Action item
Identify, in the records below, every line where the string "submit" appears, and copy each such line.

BEGIN Data excerpts

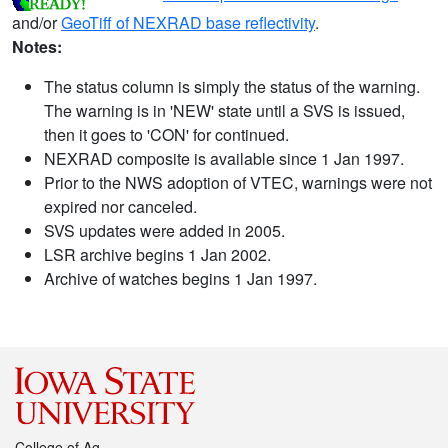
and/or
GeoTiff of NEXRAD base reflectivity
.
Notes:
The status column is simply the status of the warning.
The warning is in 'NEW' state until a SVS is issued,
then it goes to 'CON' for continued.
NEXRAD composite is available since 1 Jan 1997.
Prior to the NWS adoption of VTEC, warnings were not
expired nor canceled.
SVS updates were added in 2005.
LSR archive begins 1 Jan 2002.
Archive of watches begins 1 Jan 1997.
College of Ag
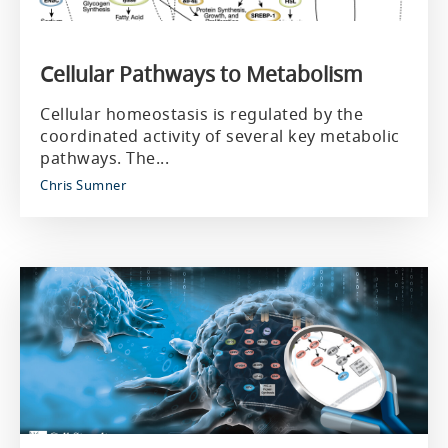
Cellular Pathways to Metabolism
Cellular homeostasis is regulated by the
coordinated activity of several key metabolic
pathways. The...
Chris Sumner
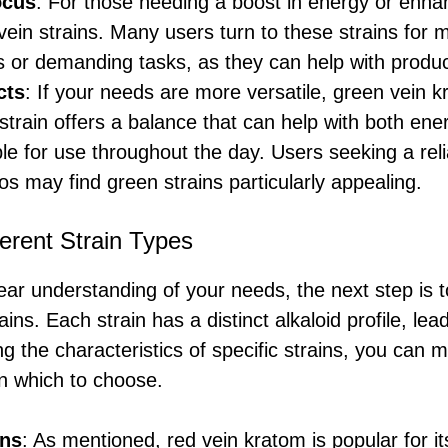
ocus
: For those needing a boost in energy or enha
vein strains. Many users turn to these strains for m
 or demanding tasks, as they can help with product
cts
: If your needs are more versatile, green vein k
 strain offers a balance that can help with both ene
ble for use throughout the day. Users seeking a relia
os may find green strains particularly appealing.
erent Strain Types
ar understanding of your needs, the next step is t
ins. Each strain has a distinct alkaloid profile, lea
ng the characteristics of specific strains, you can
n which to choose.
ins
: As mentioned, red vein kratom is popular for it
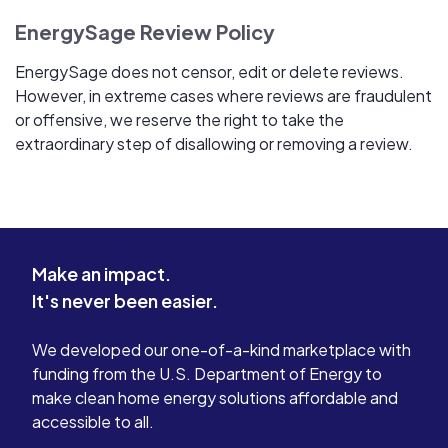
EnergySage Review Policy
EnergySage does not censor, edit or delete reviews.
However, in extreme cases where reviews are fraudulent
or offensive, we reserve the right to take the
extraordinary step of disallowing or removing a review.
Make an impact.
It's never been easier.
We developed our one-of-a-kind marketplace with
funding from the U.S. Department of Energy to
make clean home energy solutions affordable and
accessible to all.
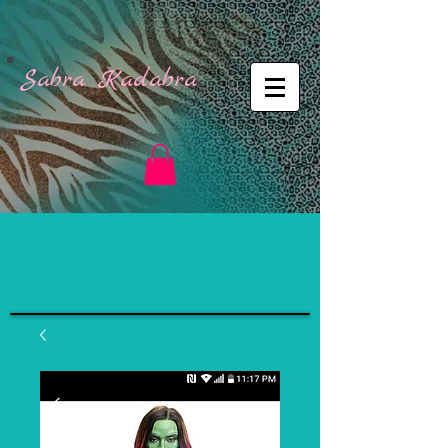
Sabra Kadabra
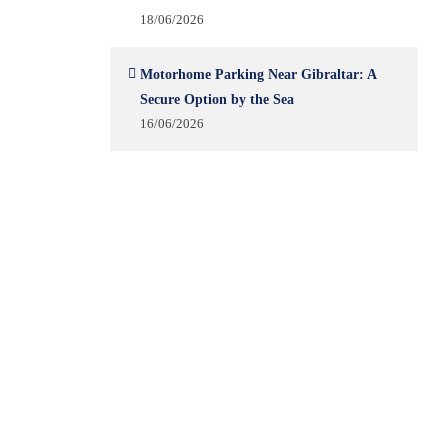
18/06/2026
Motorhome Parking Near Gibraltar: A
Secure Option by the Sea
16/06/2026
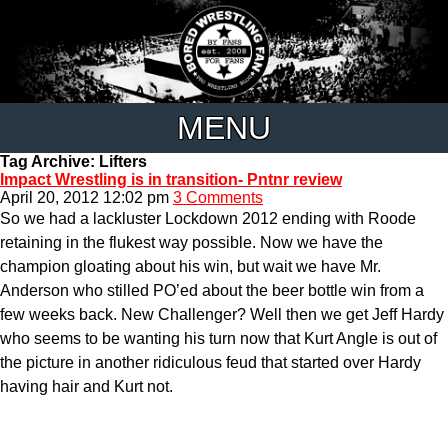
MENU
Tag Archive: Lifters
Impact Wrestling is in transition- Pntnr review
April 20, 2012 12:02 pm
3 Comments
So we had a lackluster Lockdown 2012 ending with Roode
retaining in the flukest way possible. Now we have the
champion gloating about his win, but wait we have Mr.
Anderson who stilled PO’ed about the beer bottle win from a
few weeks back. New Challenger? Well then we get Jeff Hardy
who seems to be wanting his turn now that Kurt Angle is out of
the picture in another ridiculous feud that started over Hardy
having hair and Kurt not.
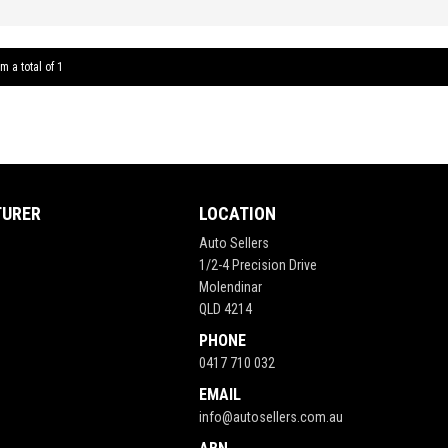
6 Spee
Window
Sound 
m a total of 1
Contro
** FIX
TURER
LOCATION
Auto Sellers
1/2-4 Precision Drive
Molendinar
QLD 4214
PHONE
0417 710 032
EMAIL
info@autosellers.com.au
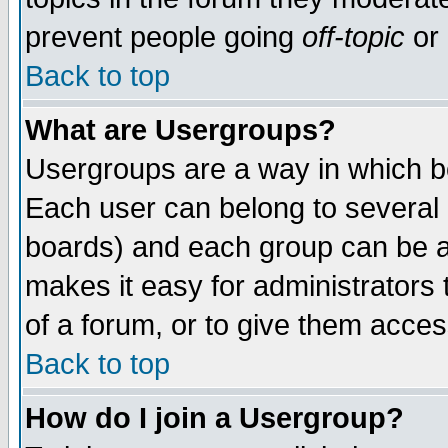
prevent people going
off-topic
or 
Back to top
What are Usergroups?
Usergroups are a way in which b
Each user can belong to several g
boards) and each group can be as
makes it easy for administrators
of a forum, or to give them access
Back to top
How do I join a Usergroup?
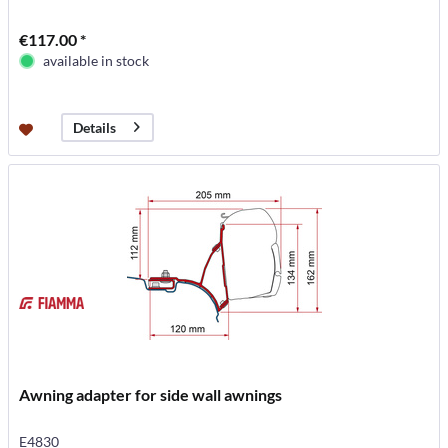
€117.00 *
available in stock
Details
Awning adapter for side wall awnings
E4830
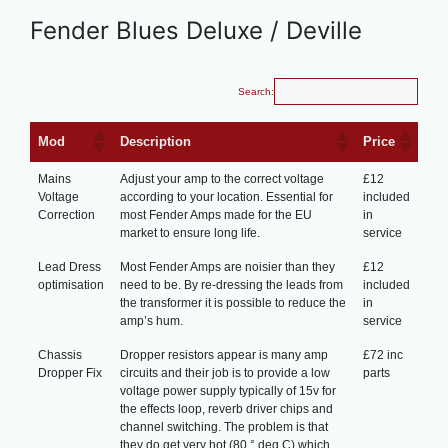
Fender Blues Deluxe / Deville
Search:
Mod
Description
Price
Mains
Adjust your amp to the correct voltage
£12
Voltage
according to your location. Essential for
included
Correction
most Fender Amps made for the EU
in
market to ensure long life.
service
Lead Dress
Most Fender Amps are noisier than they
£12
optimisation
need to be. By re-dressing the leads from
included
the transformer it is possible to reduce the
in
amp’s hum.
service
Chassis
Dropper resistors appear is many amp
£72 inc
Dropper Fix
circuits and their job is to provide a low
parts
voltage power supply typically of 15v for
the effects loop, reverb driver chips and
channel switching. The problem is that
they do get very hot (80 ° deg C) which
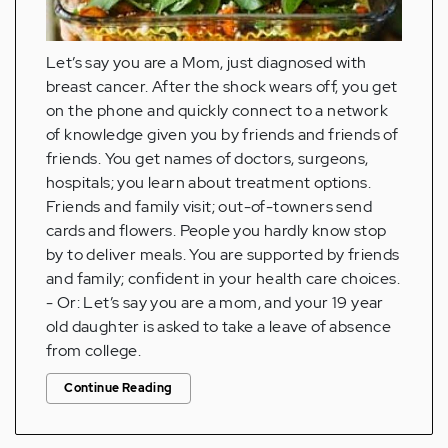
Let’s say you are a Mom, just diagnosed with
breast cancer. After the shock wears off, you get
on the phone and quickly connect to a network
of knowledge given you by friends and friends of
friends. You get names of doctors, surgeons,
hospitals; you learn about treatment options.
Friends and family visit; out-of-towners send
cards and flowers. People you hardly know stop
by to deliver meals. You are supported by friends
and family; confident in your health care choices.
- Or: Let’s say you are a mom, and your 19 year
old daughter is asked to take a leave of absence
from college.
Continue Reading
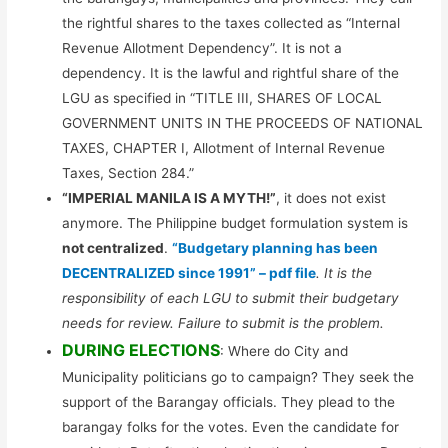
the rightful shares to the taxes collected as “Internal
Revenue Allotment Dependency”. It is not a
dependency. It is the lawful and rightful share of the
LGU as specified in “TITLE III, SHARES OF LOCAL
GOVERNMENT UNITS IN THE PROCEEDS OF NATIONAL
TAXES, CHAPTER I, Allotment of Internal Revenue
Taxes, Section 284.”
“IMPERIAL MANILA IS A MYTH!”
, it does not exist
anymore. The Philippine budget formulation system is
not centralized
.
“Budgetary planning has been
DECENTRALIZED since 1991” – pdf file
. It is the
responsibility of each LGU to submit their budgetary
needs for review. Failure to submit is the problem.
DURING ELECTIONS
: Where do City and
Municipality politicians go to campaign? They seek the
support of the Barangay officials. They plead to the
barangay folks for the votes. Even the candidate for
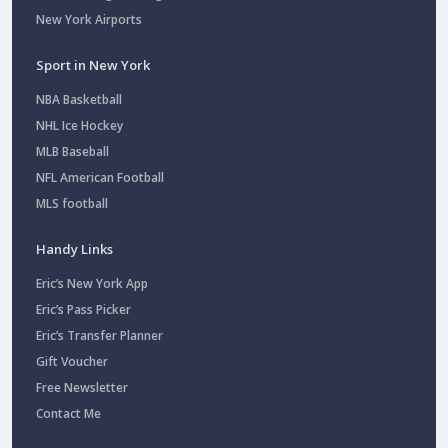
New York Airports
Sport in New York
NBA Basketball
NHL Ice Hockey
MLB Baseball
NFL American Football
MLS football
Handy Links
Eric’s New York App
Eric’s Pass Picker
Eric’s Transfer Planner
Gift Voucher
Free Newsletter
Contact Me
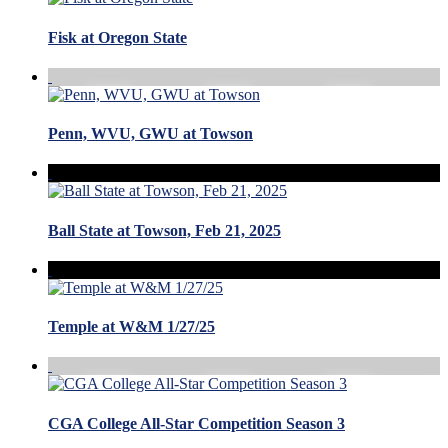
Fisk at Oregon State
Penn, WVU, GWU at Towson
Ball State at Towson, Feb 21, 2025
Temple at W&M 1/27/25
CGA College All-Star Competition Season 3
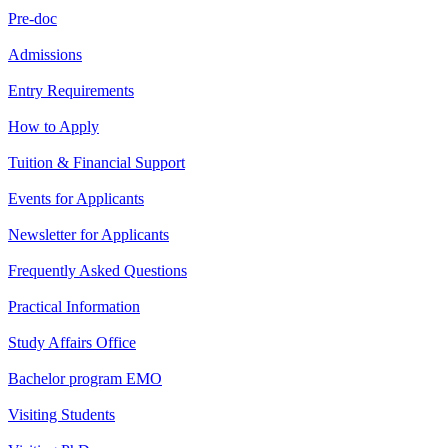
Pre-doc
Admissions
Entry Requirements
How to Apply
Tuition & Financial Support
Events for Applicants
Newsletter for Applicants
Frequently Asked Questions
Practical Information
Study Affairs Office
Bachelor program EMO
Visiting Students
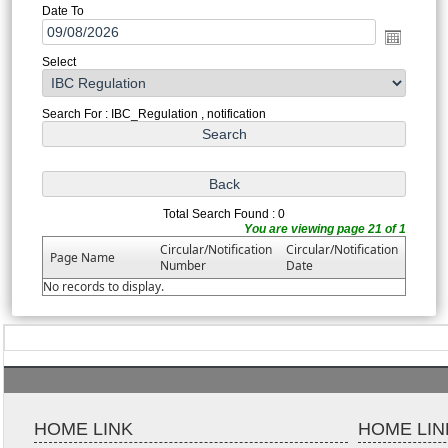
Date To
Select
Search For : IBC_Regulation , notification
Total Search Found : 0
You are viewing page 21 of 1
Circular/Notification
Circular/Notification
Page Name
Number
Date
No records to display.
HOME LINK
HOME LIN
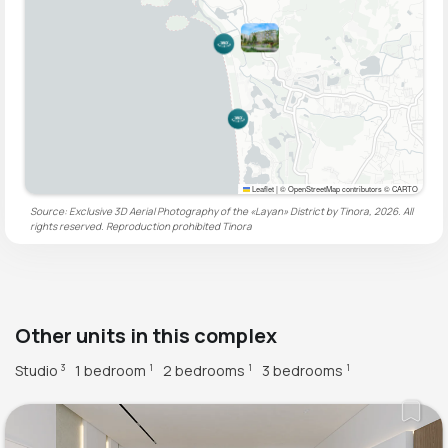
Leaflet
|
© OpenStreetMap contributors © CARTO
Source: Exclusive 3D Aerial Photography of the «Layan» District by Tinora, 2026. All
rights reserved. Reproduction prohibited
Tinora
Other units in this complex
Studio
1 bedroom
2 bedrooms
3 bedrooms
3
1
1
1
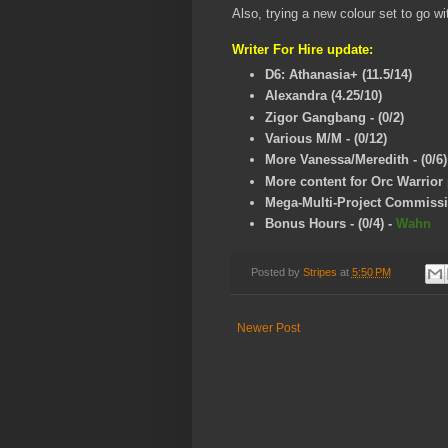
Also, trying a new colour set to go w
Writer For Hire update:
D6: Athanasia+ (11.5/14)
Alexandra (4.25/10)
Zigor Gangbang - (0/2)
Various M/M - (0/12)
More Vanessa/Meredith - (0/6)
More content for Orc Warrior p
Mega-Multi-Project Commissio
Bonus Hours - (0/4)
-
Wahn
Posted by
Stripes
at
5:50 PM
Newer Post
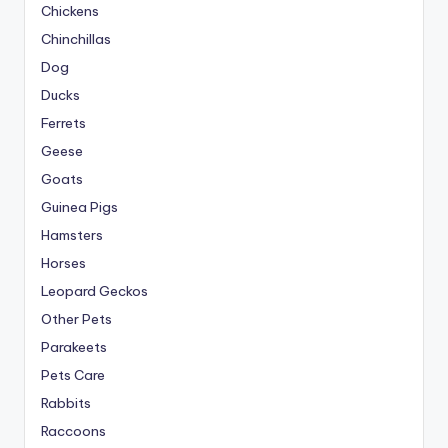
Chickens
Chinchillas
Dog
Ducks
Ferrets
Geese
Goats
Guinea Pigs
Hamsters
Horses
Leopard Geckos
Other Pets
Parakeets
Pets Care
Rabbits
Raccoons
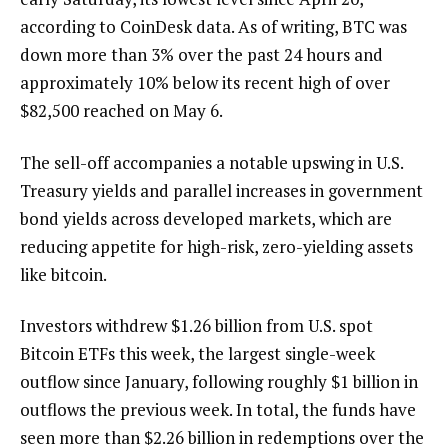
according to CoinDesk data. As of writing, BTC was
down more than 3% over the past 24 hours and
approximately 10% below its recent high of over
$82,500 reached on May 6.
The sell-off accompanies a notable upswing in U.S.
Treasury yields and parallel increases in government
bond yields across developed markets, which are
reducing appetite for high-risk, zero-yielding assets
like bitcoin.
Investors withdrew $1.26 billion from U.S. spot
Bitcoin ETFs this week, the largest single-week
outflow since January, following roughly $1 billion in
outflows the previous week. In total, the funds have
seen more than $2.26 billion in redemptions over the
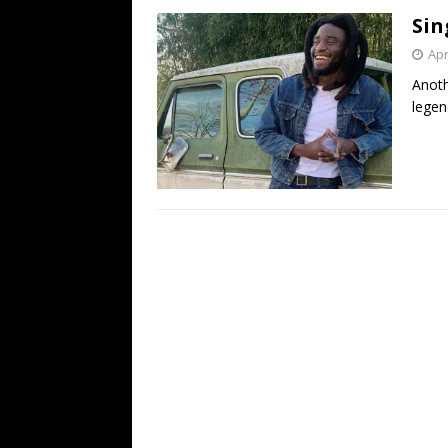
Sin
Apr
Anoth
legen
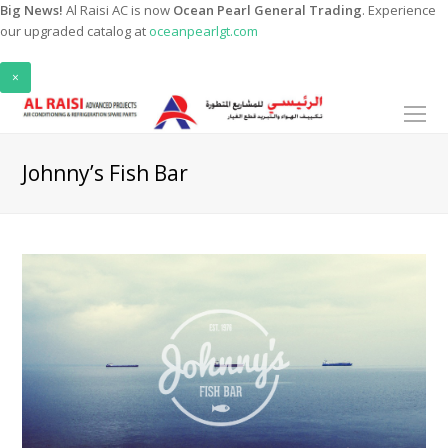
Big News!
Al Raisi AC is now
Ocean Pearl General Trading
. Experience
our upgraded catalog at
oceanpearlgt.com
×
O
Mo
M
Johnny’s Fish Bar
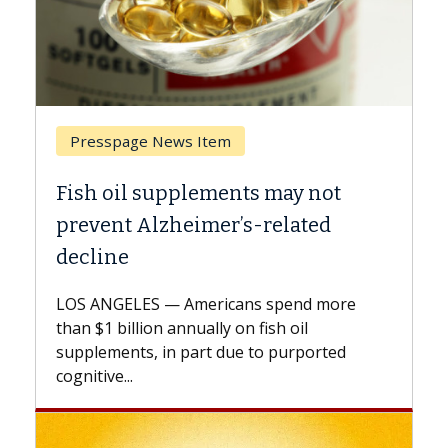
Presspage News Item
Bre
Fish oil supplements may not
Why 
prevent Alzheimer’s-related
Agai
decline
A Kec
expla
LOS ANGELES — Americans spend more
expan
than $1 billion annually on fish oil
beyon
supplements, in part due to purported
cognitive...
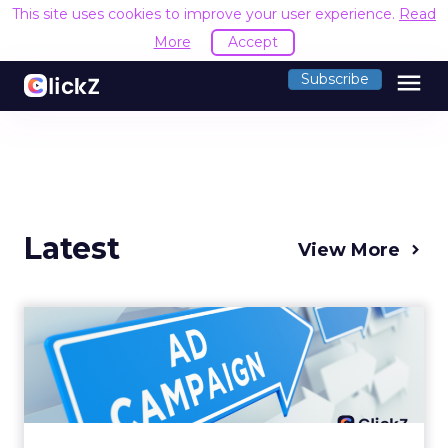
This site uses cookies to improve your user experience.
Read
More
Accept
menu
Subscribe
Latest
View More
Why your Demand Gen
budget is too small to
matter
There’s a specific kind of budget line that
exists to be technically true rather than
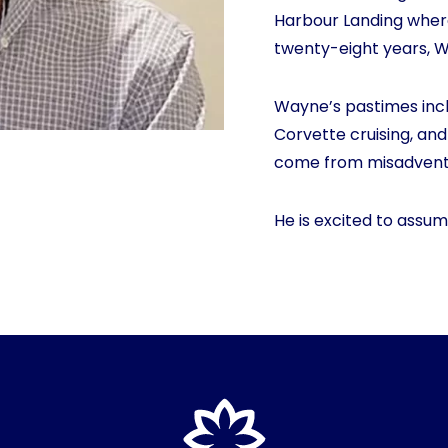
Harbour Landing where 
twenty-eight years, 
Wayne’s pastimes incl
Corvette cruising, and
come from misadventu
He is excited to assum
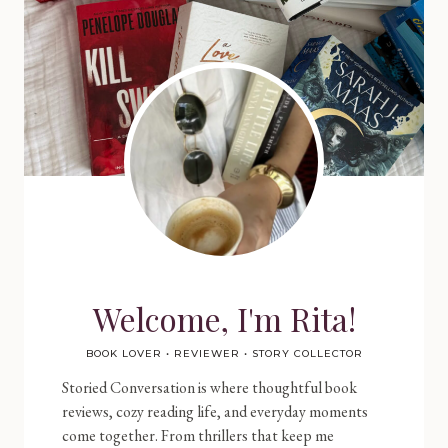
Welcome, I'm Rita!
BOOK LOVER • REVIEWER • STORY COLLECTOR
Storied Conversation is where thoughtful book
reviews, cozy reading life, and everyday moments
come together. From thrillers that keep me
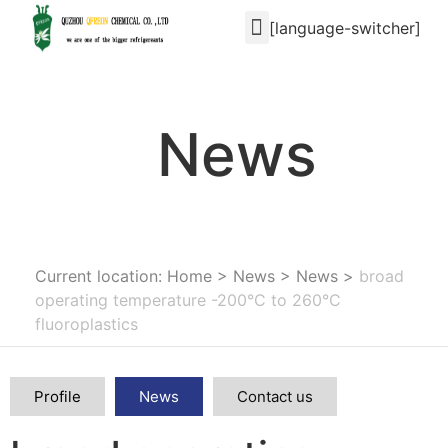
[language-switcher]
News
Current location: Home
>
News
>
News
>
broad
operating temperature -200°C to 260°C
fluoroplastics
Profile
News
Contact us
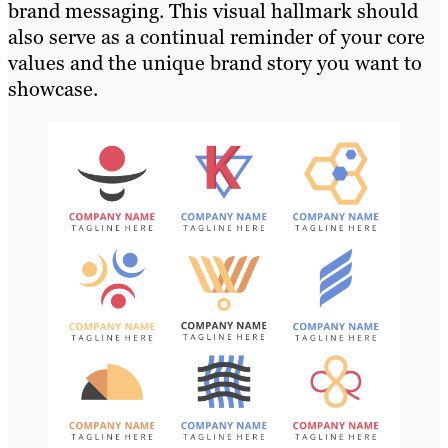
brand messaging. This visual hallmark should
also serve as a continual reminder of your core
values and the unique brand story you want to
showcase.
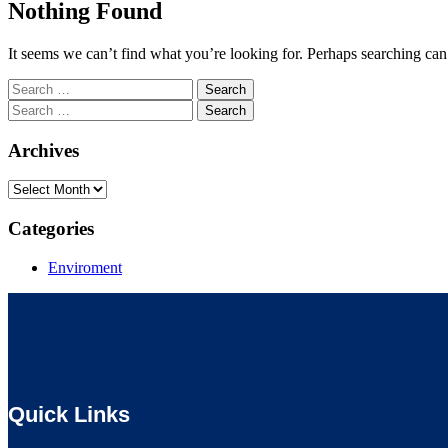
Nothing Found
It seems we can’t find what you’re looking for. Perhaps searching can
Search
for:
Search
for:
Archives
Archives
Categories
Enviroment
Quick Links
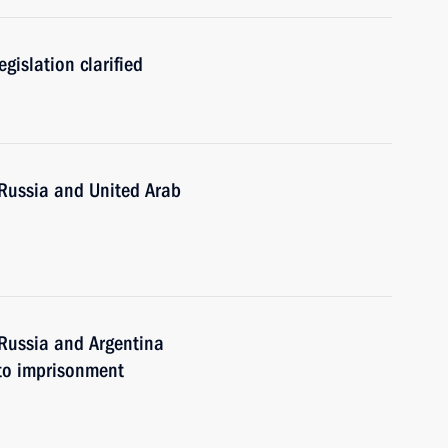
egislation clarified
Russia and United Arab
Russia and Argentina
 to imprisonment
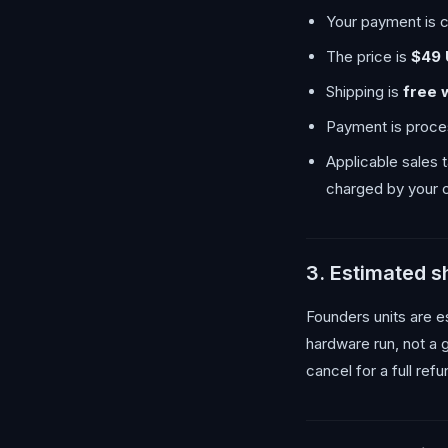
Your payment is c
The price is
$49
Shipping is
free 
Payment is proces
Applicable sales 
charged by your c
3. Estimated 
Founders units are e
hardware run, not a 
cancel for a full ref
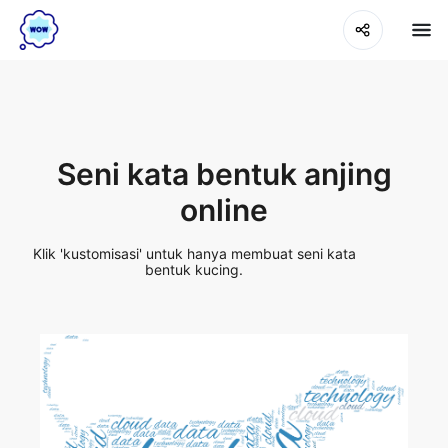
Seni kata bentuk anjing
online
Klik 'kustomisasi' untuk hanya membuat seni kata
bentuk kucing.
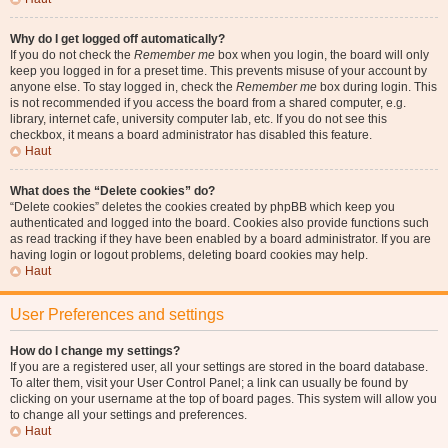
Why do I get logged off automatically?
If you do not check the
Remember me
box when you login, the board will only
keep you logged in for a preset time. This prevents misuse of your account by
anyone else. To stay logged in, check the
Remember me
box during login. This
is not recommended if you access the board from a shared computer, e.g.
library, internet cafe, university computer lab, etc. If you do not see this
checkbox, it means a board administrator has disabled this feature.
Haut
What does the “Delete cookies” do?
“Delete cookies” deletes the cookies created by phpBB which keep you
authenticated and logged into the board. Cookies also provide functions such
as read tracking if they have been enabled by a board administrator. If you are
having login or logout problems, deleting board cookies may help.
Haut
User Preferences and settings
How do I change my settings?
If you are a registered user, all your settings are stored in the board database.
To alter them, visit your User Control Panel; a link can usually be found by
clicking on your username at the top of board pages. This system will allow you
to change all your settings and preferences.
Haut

END Data excerpts

Reply
responsibility of each LGU to submit their budgetary
needs for review. Failure to submit is the problem.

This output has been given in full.